The market is up 99. The SFE Futures suggested a 3 point fall in the market this morning. The market was down 8.45% from top to the bottom on August 6th. We are still 6.35% down.
The Dow Jones was down 31 on Friday – The market was down 212 at one point but rallied hard after the Federal Reserve’s decision to lend $38bn to banks to help credit markets regain confidence; it was their biggest injection since 2001 and was followed by similar moves in Japan, Canada, Australia and Europe (not the UK). A show of strength. Fridays concerted central bank intervention has returned “The Faith” to a lot of people…for today anyway. The US Fed said they will provide “reserves as necessary” to “facilitate the orderly functioning of financial markets”. For an explanation of what the central banks are doing in layman’s language go to the Marcus Today newsletter today.
- The RBA gives its quarterly statement on monetary policy today. Comments on the credit crunch will be of interest. Otherwise they are likely to give a pretty much “on hold” statement.
- There is a full results diary in the newsletter.
- Crane Group (CRG) full year results are out. They are good. CRG up a big 94c or 5.7% to 1734c.
- United Group (UGL) is up 3.5% after releasing their full year results. UGL up 33c to 1800c.

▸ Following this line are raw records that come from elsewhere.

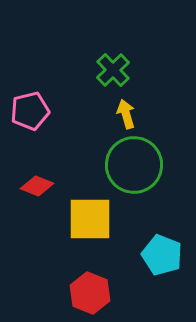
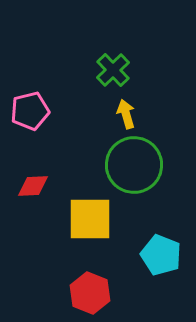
red diamond: moved 4 px left; rotated 24 degrees counterclockwise
cyan pentagon: moved 1 px left
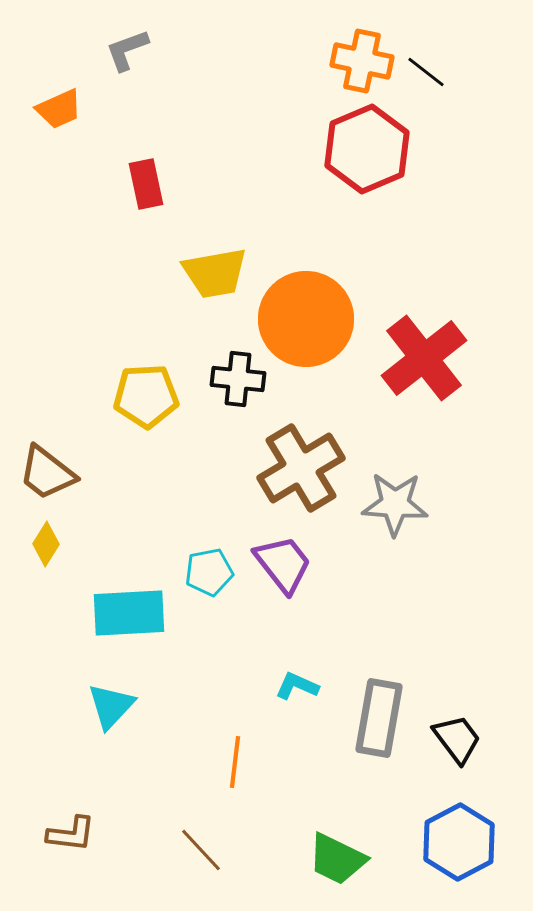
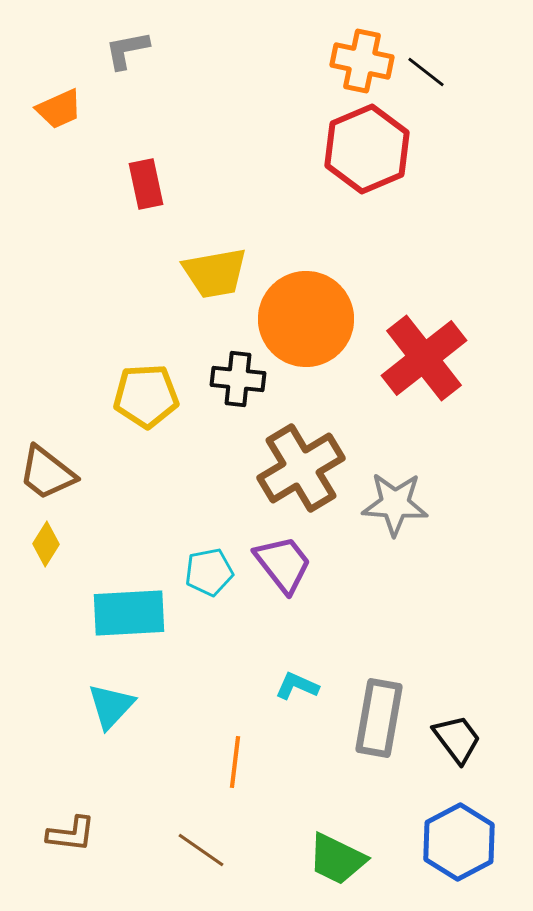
gray L-shape: rotated 9 degrees clockwise
brown line: rotated 12 degrees counterclockwise
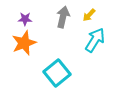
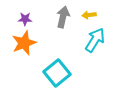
yellow arrow: rotated 40 degrees clockwise
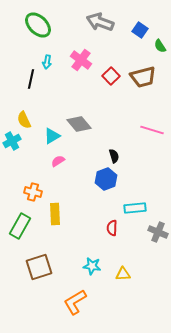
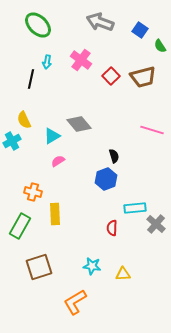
gray cross: moved 2 px left, 8 px up; rotated 18 degrees clockwise
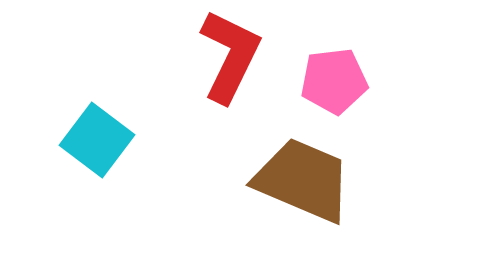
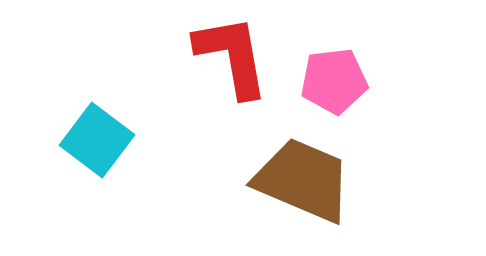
red L-shape: moved 2 px right; rotated 36 degrees counterclockwise
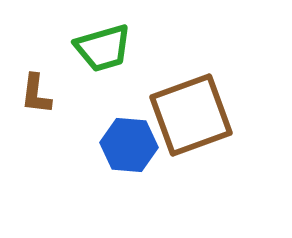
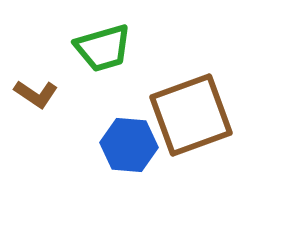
brown L-shape: rotated 63 degrees counterclockwise
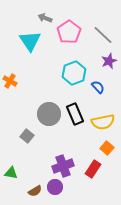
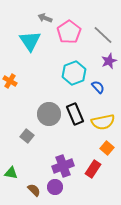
brown semicircle: moved 1 px left, 1 px up; rotated 104 degrees counterclockwise
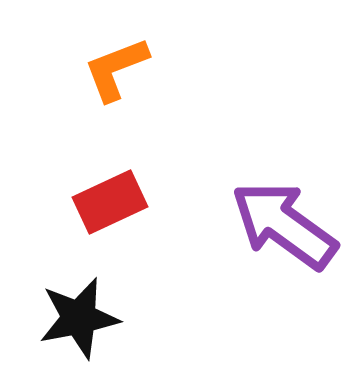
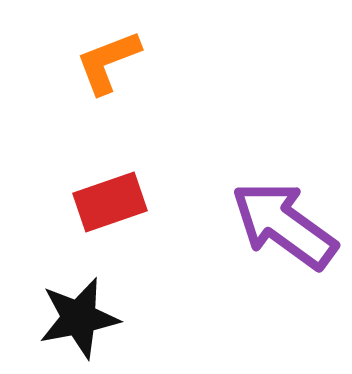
orange L-shape: moved 8 px left, 7 px up
red rectangle: rotated 6 degrees clockwise
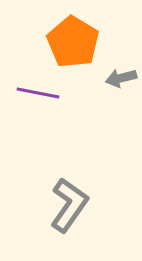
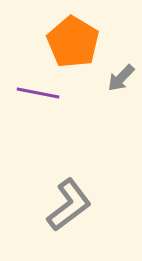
gray arrow: rotated 32 degrees counterclockwise
gray L-shape: rotated 18 degrees clockwise
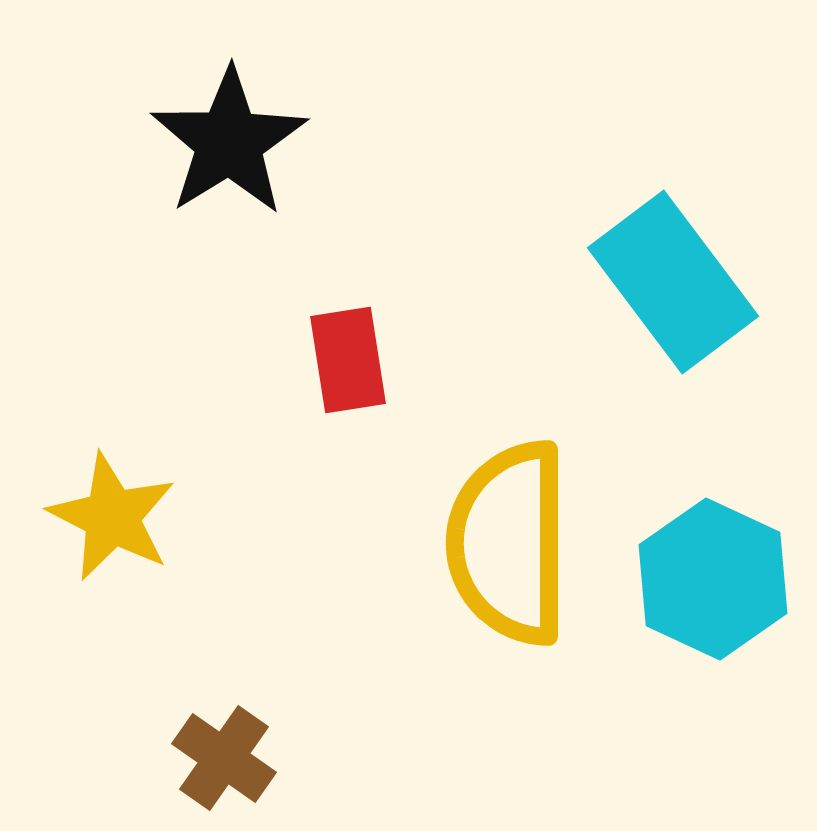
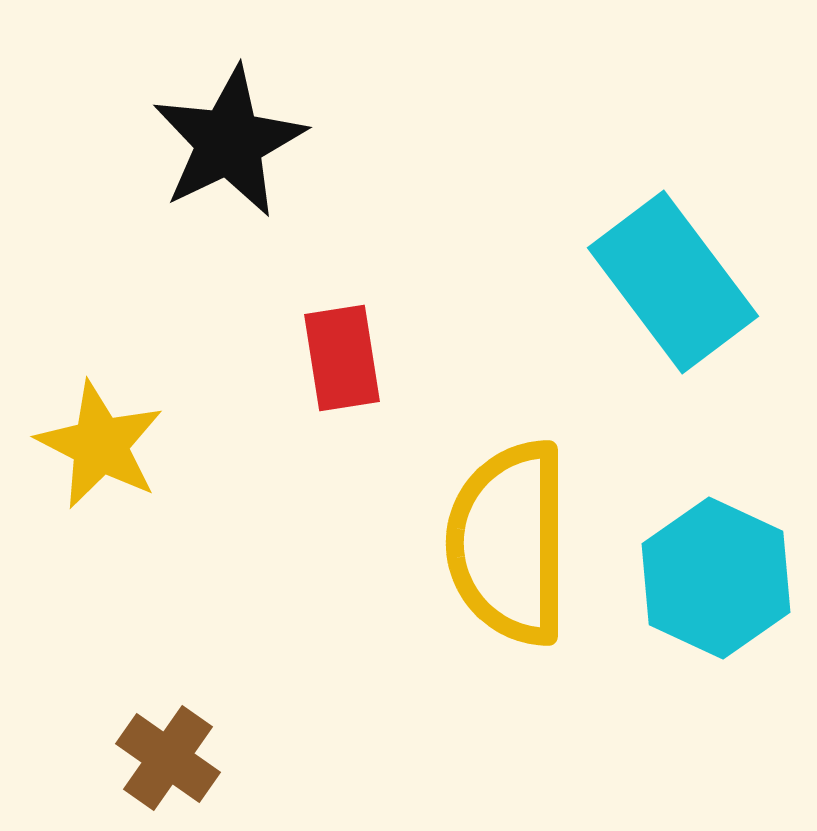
black star: rotated 6 degrees clockwise
red rectangle: moved 6 px left, 2 px up
yellow star: moved 12 px left, 72 px up
cyan hexagon: moved 3 px right, 1 px up
brown cross: moved 56 px left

- Telstra (TLS) announced they will launch their own nationwide mobile service in New Zealand. TLS up 2c to 436c.
- Sonic Healthcare (SHL) have made another German acquisition. SHL up 63c to 1479c.
- Macquarie have upped their iron ore price forecast – they now expect a 25% rise in iron ore prices this year up from 17.5%. A number of brokers have already raised their iron ore price forecast with some forecasting a 30% rise.
- Boral (BLD) down 6c to 727c. They announced the acquisition of two building materials businesses in the US for US$80m, they are now the second-largest concrete producer in Oaklahoma City.
- Sino Gold (SGX) has gone into a trading halt.
- Fortescue Metals(FMG) is expected to replace Alinta in the ASX 100 on August 17th. FMG up 155c or 5% to 3284c.
- Energy Developments (ENE) having a bad day, their shares are down 20c or 5% to 389c after announcing a significant increase in materials and labour costs at their West Kimberly Power Project, they expect further commissioning delays.
The market: We have the debate in the newsletter about whether we have seen the bottom of the market. I don’t think we have although I can see the market continuing to rally until the next big bad headline. I think you have to be aware that the central banks are concerned with the health of the banking system….not the subprime mortgage market, not the price of corporate bonds, not the losses people will make in hedge funds, not the level of gearing people have taken on in the bull market, not the unwinding of leverage. They are concerned with the banking system. They are not saying they are a safety net for making losses in bond markets, corporate bond markets, equity markets or hedge funds. They are not going to save people from themselves. They are not here to look after the people who have overgeared themselves to the downside in their pursuit of upside. We are on our own. The market are the markets. The central banks are looking after the integrity of the banks, not the markets. Don’t think they underwrite the hedge fund problems or the equity markets.